Patients who are resistant to pharmacologic therapy for CHF may derive benefit from dual-chamber pacing, cardiomyoplasty, or LV assist devices. Placement of LV assist devices has improved patients sufficiently to avoid heart transplantation or enable later transplantation. Transplantation can substantially prolong survival in patients with DCM, with a 5-year survival of 78% in adults.

Hypertrophic Cardiomyopathy

Referred to as idiopathic hypertrophic subaortic stenosis, hypertrophic obstructive cardiomyopathy, and asymmetric septal hypertrophy, among other names, the accepted term is now hypertrophic cardiomyopathy.5 In the past 40 years, advancements regarding the hemodynamics, systolic and diastolic abnormalities, electrophysiology, genetics, and clinical care of HCM have contributed to a greater understanding of this disease. HCM is the most common genetic cardiac disease, with marked heterogeneity in clinical expression, pathophysiology, and prognosis. The overall prevalence for adults in the general population is 0.2%, affecting men and women equally.

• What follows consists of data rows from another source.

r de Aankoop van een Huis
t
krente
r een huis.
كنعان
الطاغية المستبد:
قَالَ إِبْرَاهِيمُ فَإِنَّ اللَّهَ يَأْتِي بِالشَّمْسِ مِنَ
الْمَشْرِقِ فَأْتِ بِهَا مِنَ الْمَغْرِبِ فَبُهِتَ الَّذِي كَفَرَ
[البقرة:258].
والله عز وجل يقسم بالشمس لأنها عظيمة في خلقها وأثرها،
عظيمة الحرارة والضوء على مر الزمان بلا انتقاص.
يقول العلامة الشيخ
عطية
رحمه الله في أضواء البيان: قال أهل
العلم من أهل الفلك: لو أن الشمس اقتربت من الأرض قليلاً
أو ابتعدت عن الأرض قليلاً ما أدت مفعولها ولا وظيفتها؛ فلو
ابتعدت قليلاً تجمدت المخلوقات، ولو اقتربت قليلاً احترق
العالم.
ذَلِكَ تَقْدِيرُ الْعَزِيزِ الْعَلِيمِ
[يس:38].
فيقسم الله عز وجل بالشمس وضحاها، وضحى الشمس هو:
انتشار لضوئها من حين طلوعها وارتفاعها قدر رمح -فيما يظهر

HCM is a primary myocardial abnormality with sarcomeric disarray and asymmetric LV hypertrophy. The extent of sarcomeric disarray distinguishes HCM from other conditions. The hypertrophied muscle is composed of muscle cells with bizarre shapes and multiple intercellular connections arranged in a chaotic pattern. Increased connective tissue combined with markedly disorganized and hypertrophied myocytes contributes to the diastolic abnormalities of HCM that manifest as increased chamber stiffness, impaired prolonged relaxation, and an unstable EP substrate that causes complex arrhythmias and sudden death. Diastolic abnormalities are more a function of impaired relaxation than of decreased compliance. Impaired relaxation produces a reduced rate of volume during rapid ventricular filling, with an increase in atrial systolic filling associated with atrial dilation. As the abnormal diastolic properties affect ventricular filling, the clinical manifestations of HCM become evident. In contrast to the diastolic function, systolic function in HCM is usually normal, with an increased ejection fraction that eventually diminishes in the later stages of the disease.

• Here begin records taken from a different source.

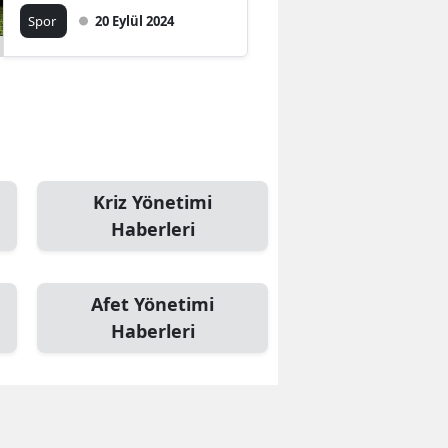
Spor
20 Eylül 2024
Kriz Yönetimi
Haberleri
Afet Yönetimi
Haberleri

Besides diastolic dysfunction, the other major abnormality and fundamental characteristic of HCM is myocardial hypertrophy unrelated to increased systemic vascular resistance (SVR). This nonuniform, asymmetric hypertrophy is marked in the basal anterior ventricular septum, with a disproportionate increase in the thickness of the ventricular wall relative to the posterior free wall. The LV wall thickness is the most extensive of all cardiac conditions. Heart size may be deceptive because it may vary from normal to more than 100% enlarged. However, chamber enlargement is not responsible for the increase in ventricular mass but rather increases in wall thickness.

Symptoms of HCM are nonspecific and include chest pain, palpitations, dyspnea, and syncope. Dyspnea occurs in 90% of patients secondary to diastolic abnormalities that increase filling pressures, causing pulmonary congestion. Syncope occurs in only 20% of patients, but 50% may have presyncopal symptoms.

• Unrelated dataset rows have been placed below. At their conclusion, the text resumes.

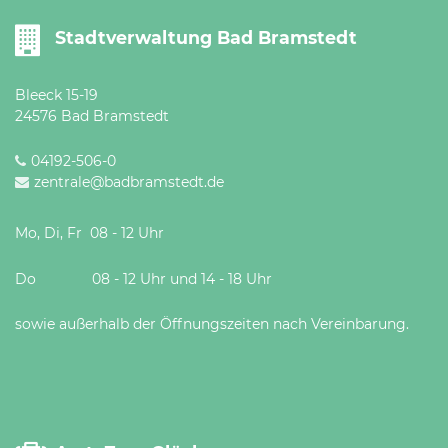
Stadtverwaltung Bad Bramstedt
Bleeck 15-19
24576 Bad Bramstedt
04192-506-0
zentrale@badbramstedt.de
Mo, Di, Fr 08 - 12 Uhr
Do 08 - 12 Uhr und 14 - 18 Uhr
sowie außerhalb der Öffnungszeiten nach Vereinbarung.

Two-dimensional echocardiography establishes the diagnosis of HCM easily and reliably. Classic echocardiography features are thickening of the entire ventricular septum from base to apex disproportional to that of the posterior wall, poor septal motion, and anterior displacement of the mitral valve without LV dilation (Fig. 18-2). Echocardiography has reduced the need for invasive catheterization procedures, unless coronary artery disease (CAD) or severe mitral valve disease is suspected or diagnostic problems are present. MRI has been useful in cases in which echocardiography is technically inadequate.

Two thirds of individuals with LV outflow tract obstruction become severely symptomatic and 10% die within 4 years of diagnosis. The outflow tract is narrowed from septal hypertrophy and anterior displacement of the papillary muscles and mitral leaflets, creating a dynamic LV outflow obstruction (see Fig. 18-2). Elongation of the mitral leaflets results in coaptation of the body of the leaflets instead of the tips. The part of the anterior leaflet distal to the coaptation is subjected to strong Venturi forces that provoke systolic anterior motion (SAM), mitral septal contact, and ultimately LV outflow obstruction. SAM of the anterior leaflet may also cause mitral regurgitation. The onset and duration of mitral leaflet-septal contact determine the magnitude of the gradient and the degree of mitral regurgitation. The pressure gradient between the aorta and LV is worsened by decreased end-diastolic volume, increased contractility, or decreased aortic outflow resistance (Fig. 18-3).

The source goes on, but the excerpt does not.